The following excerpt and recipe for Scallion Lo Mein is from Nadia Liu Spellman and Sally Ling's cookbook "Dumpling Daughter Heirloom Recipes: From Our Restaurants And Home Kitchens." It features dishes from Dumpling Daughter and Sally Ling’s restaurants, as well as family favorites. The cookbook is available for purchase on Amazon.

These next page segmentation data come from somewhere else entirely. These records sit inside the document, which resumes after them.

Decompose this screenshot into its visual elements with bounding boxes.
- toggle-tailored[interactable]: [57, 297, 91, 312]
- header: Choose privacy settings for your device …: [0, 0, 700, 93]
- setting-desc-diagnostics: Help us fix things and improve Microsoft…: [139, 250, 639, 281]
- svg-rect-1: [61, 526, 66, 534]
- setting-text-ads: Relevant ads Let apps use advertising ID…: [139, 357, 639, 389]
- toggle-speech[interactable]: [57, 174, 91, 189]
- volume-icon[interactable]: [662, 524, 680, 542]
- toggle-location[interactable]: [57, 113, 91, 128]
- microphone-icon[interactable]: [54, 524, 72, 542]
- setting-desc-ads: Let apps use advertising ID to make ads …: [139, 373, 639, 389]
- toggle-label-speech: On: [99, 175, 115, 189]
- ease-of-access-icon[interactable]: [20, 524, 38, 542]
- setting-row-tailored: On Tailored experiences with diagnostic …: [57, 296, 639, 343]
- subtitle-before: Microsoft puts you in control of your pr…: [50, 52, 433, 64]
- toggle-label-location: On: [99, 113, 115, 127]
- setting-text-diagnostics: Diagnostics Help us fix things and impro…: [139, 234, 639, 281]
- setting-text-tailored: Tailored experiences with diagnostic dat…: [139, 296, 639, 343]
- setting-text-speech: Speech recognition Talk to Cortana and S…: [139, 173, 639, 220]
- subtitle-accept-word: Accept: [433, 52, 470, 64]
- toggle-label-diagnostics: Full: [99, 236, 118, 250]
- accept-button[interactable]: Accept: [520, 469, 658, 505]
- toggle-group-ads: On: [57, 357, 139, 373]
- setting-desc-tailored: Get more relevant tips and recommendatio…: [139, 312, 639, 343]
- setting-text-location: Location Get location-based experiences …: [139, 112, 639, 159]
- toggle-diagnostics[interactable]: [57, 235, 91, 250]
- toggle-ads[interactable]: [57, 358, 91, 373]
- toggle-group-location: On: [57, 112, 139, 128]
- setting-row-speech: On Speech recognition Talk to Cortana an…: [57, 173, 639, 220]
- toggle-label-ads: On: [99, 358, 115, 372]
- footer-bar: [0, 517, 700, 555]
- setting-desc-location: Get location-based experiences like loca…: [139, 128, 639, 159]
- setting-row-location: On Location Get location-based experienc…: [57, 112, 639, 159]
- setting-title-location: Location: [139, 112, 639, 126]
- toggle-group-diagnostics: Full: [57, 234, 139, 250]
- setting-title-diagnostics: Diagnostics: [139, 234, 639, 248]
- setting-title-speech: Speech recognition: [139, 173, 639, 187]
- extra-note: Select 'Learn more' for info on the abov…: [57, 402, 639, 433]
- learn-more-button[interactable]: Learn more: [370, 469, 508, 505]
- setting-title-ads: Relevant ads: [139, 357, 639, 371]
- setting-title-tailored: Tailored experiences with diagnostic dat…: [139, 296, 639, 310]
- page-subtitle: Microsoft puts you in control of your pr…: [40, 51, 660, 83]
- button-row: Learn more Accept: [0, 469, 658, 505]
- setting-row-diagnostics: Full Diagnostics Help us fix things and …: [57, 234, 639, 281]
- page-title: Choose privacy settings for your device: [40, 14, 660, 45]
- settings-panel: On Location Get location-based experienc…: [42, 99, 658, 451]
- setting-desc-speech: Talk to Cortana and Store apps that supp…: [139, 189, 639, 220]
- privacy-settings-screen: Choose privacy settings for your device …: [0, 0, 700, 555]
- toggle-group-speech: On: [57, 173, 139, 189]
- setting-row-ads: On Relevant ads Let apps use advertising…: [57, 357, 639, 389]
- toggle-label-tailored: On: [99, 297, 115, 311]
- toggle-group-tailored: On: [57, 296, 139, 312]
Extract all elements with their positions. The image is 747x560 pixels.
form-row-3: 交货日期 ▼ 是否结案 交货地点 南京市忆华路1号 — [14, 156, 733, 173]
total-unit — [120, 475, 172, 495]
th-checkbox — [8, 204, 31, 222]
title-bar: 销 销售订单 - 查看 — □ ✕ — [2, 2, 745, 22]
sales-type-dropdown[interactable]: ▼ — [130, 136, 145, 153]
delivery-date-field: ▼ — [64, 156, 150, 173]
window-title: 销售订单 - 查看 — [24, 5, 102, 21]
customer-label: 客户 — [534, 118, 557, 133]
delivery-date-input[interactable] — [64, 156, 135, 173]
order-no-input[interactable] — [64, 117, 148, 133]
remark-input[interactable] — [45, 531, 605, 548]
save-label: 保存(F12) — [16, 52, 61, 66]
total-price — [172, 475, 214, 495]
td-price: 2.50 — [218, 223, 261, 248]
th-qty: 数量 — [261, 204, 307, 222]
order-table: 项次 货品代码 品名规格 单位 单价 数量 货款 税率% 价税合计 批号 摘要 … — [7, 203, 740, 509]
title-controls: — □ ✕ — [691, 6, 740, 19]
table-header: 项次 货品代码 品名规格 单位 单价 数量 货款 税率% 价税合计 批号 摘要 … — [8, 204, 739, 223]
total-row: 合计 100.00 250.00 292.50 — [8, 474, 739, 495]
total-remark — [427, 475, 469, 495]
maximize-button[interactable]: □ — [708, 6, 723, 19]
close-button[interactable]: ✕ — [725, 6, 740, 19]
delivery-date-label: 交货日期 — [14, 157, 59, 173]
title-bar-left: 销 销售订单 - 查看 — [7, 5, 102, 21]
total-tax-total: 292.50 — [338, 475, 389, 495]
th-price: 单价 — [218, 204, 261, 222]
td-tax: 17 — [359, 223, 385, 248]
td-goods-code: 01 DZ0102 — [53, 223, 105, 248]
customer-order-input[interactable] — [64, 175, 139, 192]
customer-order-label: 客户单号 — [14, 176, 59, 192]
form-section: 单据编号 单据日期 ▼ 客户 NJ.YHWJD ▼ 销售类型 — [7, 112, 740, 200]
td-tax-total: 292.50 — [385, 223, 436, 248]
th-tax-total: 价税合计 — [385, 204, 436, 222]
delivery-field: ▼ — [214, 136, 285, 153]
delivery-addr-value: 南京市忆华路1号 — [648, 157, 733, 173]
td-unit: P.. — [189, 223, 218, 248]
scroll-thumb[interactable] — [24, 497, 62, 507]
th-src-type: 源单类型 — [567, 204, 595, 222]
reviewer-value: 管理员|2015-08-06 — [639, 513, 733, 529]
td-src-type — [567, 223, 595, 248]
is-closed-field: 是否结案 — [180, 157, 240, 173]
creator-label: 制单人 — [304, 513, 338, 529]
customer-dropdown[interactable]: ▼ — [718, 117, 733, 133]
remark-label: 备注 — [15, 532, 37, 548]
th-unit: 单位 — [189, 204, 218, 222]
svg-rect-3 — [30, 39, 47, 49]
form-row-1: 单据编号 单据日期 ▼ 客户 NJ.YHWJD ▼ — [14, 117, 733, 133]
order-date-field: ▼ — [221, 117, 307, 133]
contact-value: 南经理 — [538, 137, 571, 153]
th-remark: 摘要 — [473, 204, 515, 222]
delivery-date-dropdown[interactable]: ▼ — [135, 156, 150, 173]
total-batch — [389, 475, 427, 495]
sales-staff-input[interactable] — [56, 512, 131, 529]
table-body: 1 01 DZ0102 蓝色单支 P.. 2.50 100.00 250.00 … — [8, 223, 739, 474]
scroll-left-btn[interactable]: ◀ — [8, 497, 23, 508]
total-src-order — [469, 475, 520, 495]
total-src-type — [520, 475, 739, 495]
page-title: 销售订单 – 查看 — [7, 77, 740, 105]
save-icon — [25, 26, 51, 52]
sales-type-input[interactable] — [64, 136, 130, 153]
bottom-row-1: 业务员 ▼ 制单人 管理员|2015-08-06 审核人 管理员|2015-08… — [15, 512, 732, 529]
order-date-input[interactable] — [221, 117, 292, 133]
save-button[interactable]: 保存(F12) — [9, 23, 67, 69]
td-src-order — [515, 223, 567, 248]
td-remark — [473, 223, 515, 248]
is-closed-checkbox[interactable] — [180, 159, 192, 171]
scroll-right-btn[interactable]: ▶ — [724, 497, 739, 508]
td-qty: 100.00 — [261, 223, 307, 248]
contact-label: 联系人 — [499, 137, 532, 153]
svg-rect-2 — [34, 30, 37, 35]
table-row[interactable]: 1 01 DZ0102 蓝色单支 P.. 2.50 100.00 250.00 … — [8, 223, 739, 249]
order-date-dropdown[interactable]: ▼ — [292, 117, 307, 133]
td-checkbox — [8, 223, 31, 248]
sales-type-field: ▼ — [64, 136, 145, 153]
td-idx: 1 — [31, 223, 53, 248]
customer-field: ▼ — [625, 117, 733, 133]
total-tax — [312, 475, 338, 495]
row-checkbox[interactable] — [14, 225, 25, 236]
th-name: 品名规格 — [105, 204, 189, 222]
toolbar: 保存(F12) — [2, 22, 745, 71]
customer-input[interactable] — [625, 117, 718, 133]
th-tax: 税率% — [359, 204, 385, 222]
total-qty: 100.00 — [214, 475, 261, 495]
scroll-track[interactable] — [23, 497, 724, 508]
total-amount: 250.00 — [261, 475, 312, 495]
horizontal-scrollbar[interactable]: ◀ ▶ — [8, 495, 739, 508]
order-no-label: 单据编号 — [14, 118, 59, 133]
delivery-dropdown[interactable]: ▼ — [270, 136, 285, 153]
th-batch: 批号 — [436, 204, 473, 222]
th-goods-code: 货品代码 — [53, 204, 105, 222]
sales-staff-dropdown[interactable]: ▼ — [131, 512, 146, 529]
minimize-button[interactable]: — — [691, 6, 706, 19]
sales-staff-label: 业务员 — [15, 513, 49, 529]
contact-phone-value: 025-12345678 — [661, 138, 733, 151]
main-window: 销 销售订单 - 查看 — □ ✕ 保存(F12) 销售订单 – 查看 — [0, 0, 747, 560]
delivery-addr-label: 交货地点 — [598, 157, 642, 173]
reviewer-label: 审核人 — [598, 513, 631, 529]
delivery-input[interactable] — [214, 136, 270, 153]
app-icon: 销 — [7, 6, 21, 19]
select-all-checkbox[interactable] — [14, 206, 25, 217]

My parents weren’t the only restauranteurs in the family. My mother’s sister, Wilma, and her husband, Rick, were also in the restaurant business. At one point, between the two of them, the sisters owned and operated over ten restaurants. I just loved visiting my aunt and uncle’s restaurants. My favorite was Weylu’s Palace. Its Pagoda-like architecture cut a distinctive shape along Route 1 in Saugus. On the top floor, there was a Japanese hibachi restaurant called Midori — to me, this was where all the action happened. My favorite dish there was “garlic noodles,” a simple but delicious plate of sautéed yellow noodles. I set out to recreate it at home so that I could have it anytime a craving hit. Like the teppanyaki from my childhood, this Scallion Lo Mein is heavy on the garlic. I love sharing this dish with kids, who tend to devour it as I do. Sometimes I like to stand next to the chef at Dumpling Daughter just to smell the noodles — it brings me right back to Midori.

Scallion Lo Mein

  • Prep Time:5 secs
  • Cook Time:20 secs
  • Total Time:25 secs
  • Servings:4
  • Medium


  • 12 ounces fresh egg noodles or substitute with 8 ounces dry spaghetti
  • 1 tbsp butter
  • 1 tbsp vegetable oil
  • 4 scallions - trimmed and cut into 2-inch pieces
  • 5 cloves garlic - peeled and thinly sliced
  • 2 tbsp soy sauce
  • 1½ tbsp sugar
Photo from Nadia Liu Spellman and Sally Ling
  • Step 1

    Cook the noodles according to package instructions, until al dente. Blanch in ice water and strain to prevent the noodles from sticking. Prepare and measure the remaining ingredients.

  • Step 2

    Heat a large pan over high heat. Add the butter and the oil. When the butter has melted and the oil is hot, add the scallions and the garlic and sauté until fragrant and the garlic is golden, about 30 seconds.

  • Step 3

    Add the cooked noodles to the pan, breaking them apart and tossing with tongs. Add the soy sauce and the sugar, tossing well to ensure the noodles are evenly coated. Cook until the noodles are warmed through, about 90 seconds.